The Strange And Wonderful Discrepancies Of Colin Farrell

The last time we saw Colin Farrell play a colorful supporting bad guy in a superhero movie was nearly 20 years ago, at a time when he looked everywhere.


After just appearing as the crazy killer Bullseye against Ben Affleck in Daredevil, Farrell underwent the ritual of the young actor, instructed by Al Pacino in The Recruit; it wasn't long before he wore Joel Schumacher's thriller Phone Booth almost entirely on his own and dressed for the summer action S.W.A.T. All of these 2003 films made money - but just a year or two later, Farrell was labeled in need of a comeback.


Maybe with his roles in the upcoming blockbuster Batman and the quieter After Yang, both coming out on Friday, his need to return reappeared. After all, Farrell's last few films - the science fiction film for young people "Voyagers" (forget it), the soap opera killer Ava (delusion) and the Disney fantasy Artemis Fowl (almost invisible) - had a distinctive pattern of decline.


As Tim Grierson wrote for MEL nearly five years ago, however, Farrell is a man with endless second chances - not because he's constantly down and out, but because his career has never sustained the kind of long hot series that rises in such a way. when he was a young and always charismatic star like Tom Cruise, Will Smith, Brad Pitt or even his constellation Ben Affleck. With his constant stream of great films (In Bruges; The Lobster), character roles (Widows; Gentlemen) and shit (Winter's Tale; a remake of Total Recall), he looks more like Jude Law or Ewan McGregor - other British actors with long and impressive careers that never involve a world megastar.


Like these performers, Farrell sometimes takes on roles that deliberately ignore his beautiful charm with stranger, more showy demeanor and dress. But in the later part of his career, Farrell seems to be doing his best as he pushes to even greater extremes at both ends of his range. On the one hand, he has become a silent muse for directors such as George Lantimos, mastering the slightly distant humanity of dark comedies such as The Lobster and The Murder of a Sacred Deer, and Martin McDonagh, who acts in a more outspoken comic book while still using his star anxiety. Farrell, on the other hand, will wear a plaid suit, large glasses and a newspaper hat to play the leader of a group of young gangsters on YouTube in the Guy Ritchie Capers' Capers. He doesn't always portray either of the two characters when expected: for the perfect freak Tim Burton, he played a gentle father in Dumbo, while in the second season of the deeply serious HBO drama "The Real Detective," he left his ridiculous black gaffes over the top.


Farrell's new films this week see this strategy peak. On the same day, he chews on decorations behind layers of makeup like Penguin, a gangster who crosses with Robert Pattinson's Batman (certainly the only time he shared a role with Danny DeVito) while on screen at a nearby theater (or Showtime streaming) he makes a thoughtful performance as a silent father caring for his family's broken robot in After Yang.
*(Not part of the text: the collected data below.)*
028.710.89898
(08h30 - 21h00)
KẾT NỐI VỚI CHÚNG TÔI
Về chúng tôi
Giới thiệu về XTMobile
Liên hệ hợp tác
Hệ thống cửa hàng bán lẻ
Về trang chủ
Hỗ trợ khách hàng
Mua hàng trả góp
Some things don't change that much. Farrell is an indisputable accent in Batman, just as he was in Daredevil and for a similar reason: in a violent film where the titular superhero thinks grimly, Farrell breaks the seriousness around him. Still, because Batman is more effective as a drama than Daredevil, Farrell's comic relief also works better. His penguin hangs on the periphery of the story, not well, but still struck by Batman's attention. He does not want to kill his enemy as much as to repel him and be left to his own grotesque pleasures. Despite his thinning hair and lining, Farrell has less makeup than DeVito's Penguin; the most spectacular part of the character is his gravelly gangster voice with an American accent, the whole "sweet" and rude giggle. He serves as a criminal in Gotham City: sold, corrupt and completely at home.
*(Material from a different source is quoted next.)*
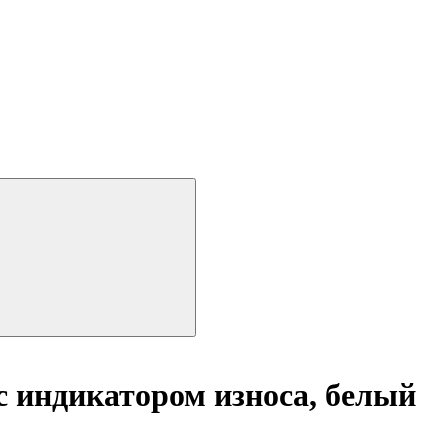
с индикатором износа, белый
After Yang - a restrained science fiction drama with a PG rating, by the monotonous screenwriter and director Kogonada - requires a paradoxically lighter touch for material that is in its own way heavier and more ambitious than the three-hour Batflick. Farrell plays Jake, who pledges to repair the Young family's android (Justin H. Min), who has mysteriously turned himself off. Yang served as a babysitter and cultural liaison for their adopted Chinese daughter Mika (Malea Emma Tyandrawijaya). Jake isn't sure whether to grieve for Young or fight for him, and immersing himself in the robot's recorded memories doesn't clarify things.